Globally and domestically there is not enough athletics competition going on. In the northern hemisphere summer the general public is aware of athletics from about mid-June to mid-August, too short a time span to create enthusiasm or even passing interest. Until that situation is addressed we will not move forward in any significant manner.
After the Ball
The Diamond League is good news for Britain which will be staging two of the meetings. It has also surely helped to finally settle the post-2012 debate on the downsized Olympic stadium, which will now become the national athletics stadium with a 25,000 seat capacity.

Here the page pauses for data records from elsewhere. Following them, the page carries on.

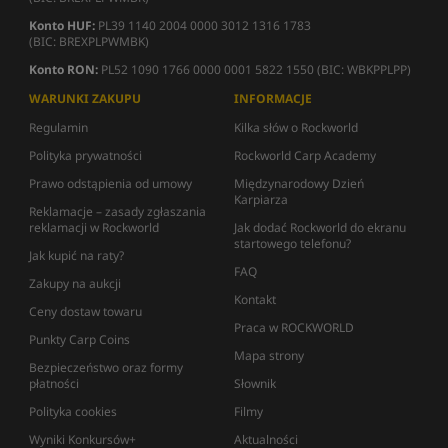
Konto HUF:
PL39 1140 2004 0000 3012 1316 1783
(BIC: BREXPLPWMBK)
Konto RON:
PL52 1090 1766 0000 0001 5822 1550 (BIC: WBKPPLPP)
WARUNKI ZAKUPU
INFORMACJE
Regulamin
Kilka słów o Rockworld
Polityka prywatności
Rockworld Carp Academy
Prawo odstąpienia od umowy
Międzynarodowy Dzień
Karpiarza
Reklamacje – zasady zgłaszania
reklamacji w Rockworld
Jak dodać Rockworld do ekranu
startowego telefonu?
Jak kupić na raty?
FAQ
Zakupy na aukcji
Kontakt
Ceny dostaw towaru
Praca w ROCKWORLD
Punkty Carp Coins
Mapa strony
Bezpieczeństwo oraz formy
płatności
Słownik
Polityka cookies
Filmy
Wyniki Konkursów+
Aktualności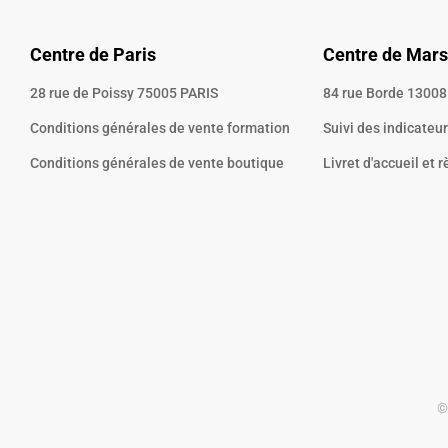
Centre de Paris
Centre de Mars
28 rue de Poissy 75005 PARIS
84 rue Borde 1300
Conditions générales de vente formation
Suivi des indicateu
Conditions générales de vente boutique
Livret d'accueil et 
©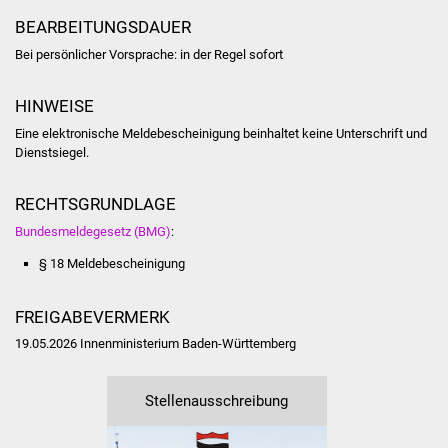
Volkshochschule
BEARBEITUNGSDAUER
Bei persönlicher Vorsprache: in der Regel sofort
Soziale Einrichtungen
Kirchen
HINWEISE
Eine elektronische Meldebescheinigung beinhaltet keine Unterschrift und
Lokale Agenda
Dienstsiegel.
Jugendhaus
RECHTSGRUNDLAGE
Bundesmeldegesetz (BMG)
:
Fachteam Jugend
§ 18 Meldebescheinigung
Kinder- und
FREIGABEVERMERK
Familienzentrum
19.05.2026 Innenministerium Baden-Württemberg
Stadtwerke
Stellenausschreibung
Suenergie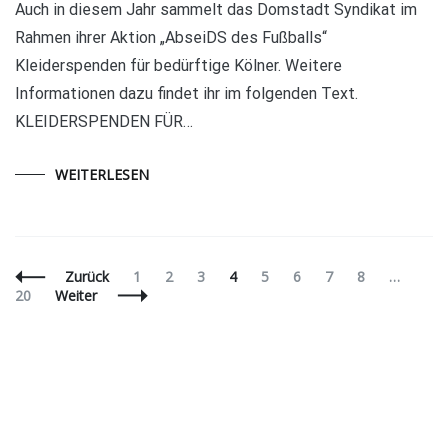
Auch in diesem Jahr sammelt das Domstadt Syndikat im
Rahmen ihrer Aktion „AbseiDS des Fußballs“
Kleiderspenden für bedürftige Kölner. Weitere
Informationen dazu findet ihr im folgenden Text.
KLEIDERSPENDEN FÜR…
WEITERLESEN
Beitragsnavigation
Seite
Seite
Seite
Seite
Seite
Seite
Seite
Seite
Seit
Zurück
1
2
3
4
5
6
7
8
…
20
Weiter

Without it our capital city would have been almost alone in Europe in not having an athletics stadium worthy of the name.
The crowds that sweep to the now obsolete Crystal Palace will ensure that big meetings in East London are well supported but UK Athletics and England Athletics must guarantee that top meetings regularly go there throughout the track season.

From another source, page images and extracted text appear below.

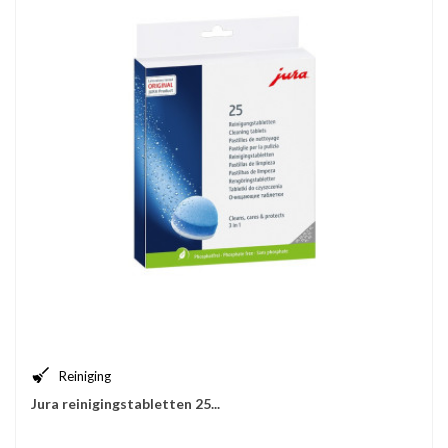
Reiniging
Jura reinigingstabletten 25...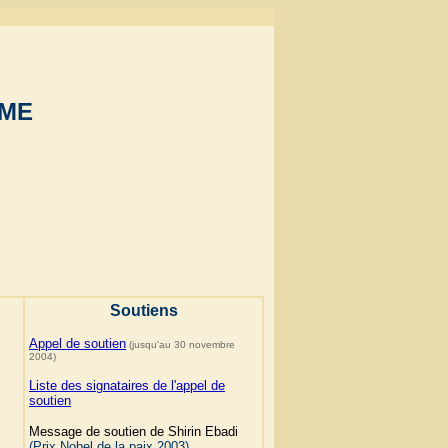
MME
Soutiens
Appel de soutien
(jusqu'au 30 novembre
2004)
Liste des signataires de l'appel de
soutien
Message de soutien de Shirin Ebadi
(Prix Nobel de la paix 2003)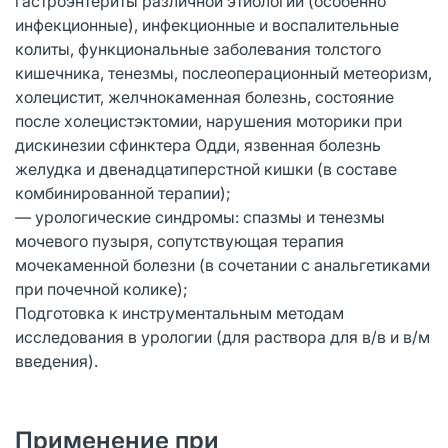
гастроэнтериты различной этиологии (особенно
инфекционные), инфекционные и воспалительные
колиты, функциональные заболевания толстого
кишечника, тенезмы, послеоперационный метеоризм,
холецистит, желчнокаменная болезнь, состояние
после холецистэктомии, нарушения моторики при
дискинезии сфинктера Одди, язвенная болезнь
желудка и двенадцатиперстной кишки (в составе
комбинированной терапии);
— урологические синдромы: спазмы и тенезмы
мочевого пузыря, сопутствующая терапия
мочекаменной болезни (в сочетании с анальгетиками
при почечной колике);
Подготовка к инструментальным методам
исследования в урологии (для раствора для в/в и в/м
введения).
Применение при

The sport has done little, with an ongoing silence, to counter the speculation about the stadium’s future. Precious little has been heard from either UKA or England about their competition plans for post-2012. Luckily English soccer’s aversion to having a track around a pitch has killed off most of the conjecture but definite plans should be outlined as soon as possible
The UK and England Championships should be permanent annual fixtures; there should be other international events (perhaps a revival of the hugely popular floodlit meetings) and certainly opportunity must be made for young athletes to have their moments on the Olympic track. If accommodation requirements can be met surely it would be an ideal permanent venue for the English Schools?
Huge crowds of 40 to 50 thousand used to pack the old White City stadium half a century or so ago when, of course, other attractions were in short supply. Those days are well gone. But the new stadium can be the catalyst for revival. It is interesting to note that all the major sports have their headquarters and their major stadia in the capital, at Wembley, Wimbledon, Lords and Twickenham and British athletics must seriously consider moving its headquarters to what will always be known as the Olympic stadium. It would be a sign, worryingly missing to date, of serious intent by the sport.
A few words to the Wise
How wise of the IAAF Council to step back from the brink, accept legal advice and not attempt to ban Dwain Chambers for bringing the sport into disrepute through certain passages in his drugs memoir,masquerading as an autobiography. To have done so would have opened up a Pandora’s Box of legalities and prolonged the media agony of a sport in the grip of its own zealotry.
The Council could be wiser still if it now decided put its collective emotions aside, put its house in order as far as drug taking and punishment is concerned and ensure that there is consistency across the sport by setting rules that everyone - athletes, federations and promoters - must adhere to. Allowing the application of so called individual consciences creates loopholes and makes for bad law.